I should have guessed Hardin Co.! * I have a lot of family there, and though it’s a mere 2 hours away, I haven’t been back since my great-grandma ( my last link to the Amish ) died in 1994. * You don’t have any more Hardin Co / Kenton area photos, do you?? *
Nice to meet someone who knows the Kenton circle! You can find about 170 or so pictures of the Hardin Co Amish here: http://community.webshots.com/user/robkin27
There are 2 ‘albums’ of Amish pictures. Ignore the $19.95 money request, you can look for free, but you have to pay to download the pictures.
@ Richard: Maybe your pal Monty came from a Gambino Amish farm on the wrong side of the tracks.
I would guess the row is because the State requires so many square inches of reflective material on the back, no certain shape required. The white aluminum pieces dont reflect that well, but I guess it satisfies the legal requirements. And Lance, I disagree somewhat about those lanterns. I hated driving in north Holmes in the Swartentruber area after dark. Maybe I was just used to the flashing orange lights that many of the Old Order used, but those little lanterns just didnt stand out. Black buggy on a black road on a black night, and the best thing is SLOW DOWN when driving a car.
I know, but would be cheating!
I know, because Lance knows! And I know Lance-so will keep it under my covering
Since I live close to Holmes County, I am so thankful for all the reflectors they are usingon buggies so I don’t hit one accidently driving at night, since the streets are completely unlit. It makes my driving in Holmes less nervewracking which would be a paradox to the tranquility which I go there for in the first place 🙂
Nice job Rick, Hardin County, Ohio it is, and thanks to Lance for filling in the blanks with all the interesting background info (Lance, you know buggies!).
Check here tomorrow for a big buggy post with lots of photos and at least one or two more unusual buggies.
I’m waiting for the doctored photo of an Amish teen’s buggy all “pimped out” with immodest lighting glowing from underneath like Englisher’s cars, or a bumper sticker on the back someone placed that reads “My other vehicle is an ox.”, I once heard a comedian use that line on TV, he was making bumper sticker jokes, the only other one that sticks out in my memory is “I believe the Buddhists have bumper stickers, ‘beep twice for Buddha’…”. Gosh though, his segment had to be from the mid-1990s, he somehow was a white lapse Jewish fellow who dressed like he either borrowed from Will Smith on the Fresh Prince of Bel Air or any of the men from the Cosby Show …

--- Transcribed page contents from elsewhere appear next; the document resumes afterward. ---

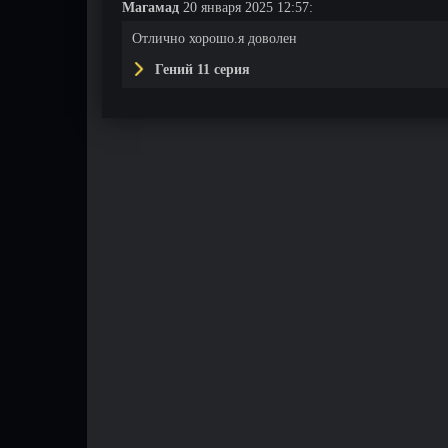
Магамад
20 января 2025 12:57:
Отлично хорошо.я доволен
Гений 11 серия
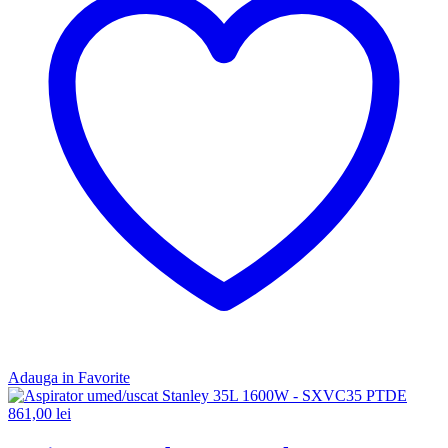
Adauga in Favorite
861,00
lei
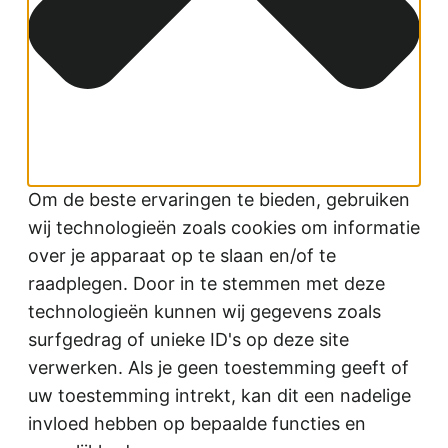
Om de beste ervaringen te bieden, gebruiken
wij technologieën zoals cookies om informatie
over je apparaat op te slaan en/of te
raadplegen. Door in te stemmen met deze
technologieën kunnen wij gegevens zoals
surfgedrag of unieke ID's op deze site
verwerken. Als je geen toestemming geeft of
uw toestemming intrekt, kan dit een nadelige
invloed hebben op bepaalde functies en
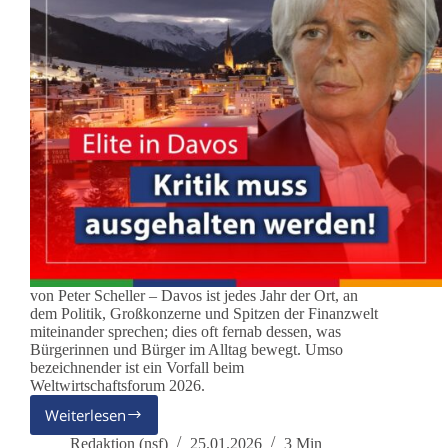
von Peter Scheller – Davos ist jedes Jahr der Ort, an
dem Politik, Großkonzerne und Spitzen der Finanzwelt
miteinander sprechen; dies oft fernab dessen, was
Bürgerinnen und Bürger im Alltag bewegt. Umso
bezeichnender ist ein Vorfall beim
Weltwirtschaftsforum 2026.
Weiterlesen
Davos,
Madam
Redaktion (nsf)
25.01.2026
3 Min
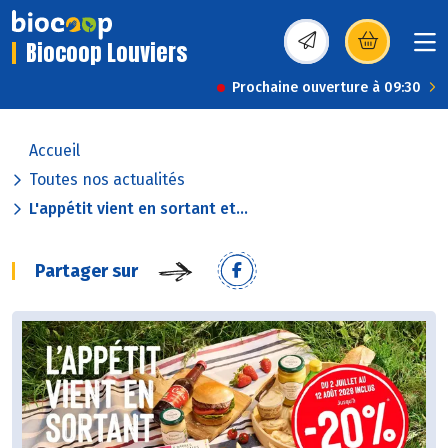
Biocoop Louviers
(s’ouvre dans une nou
Prochaine ouverture à 09:30
Accueil
Toutes nos actualités
L'appétit vient en sortant et...
Partager sur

I wish I could have seen this sooner,because I was born in Kenton Ohio,when I was almost 12 we moved to gladwin michigan and they are the only communities besides Hillsdale Mi that have reflectors like that.I am really wondering who this Ellie is that left comment above.Please contact me,I would like to know who you are.
Was this taken at the Yoder Farm?
Not sure exactly whose farm it was. But it was taken in the Hardin County, OH (Kenton) settlement.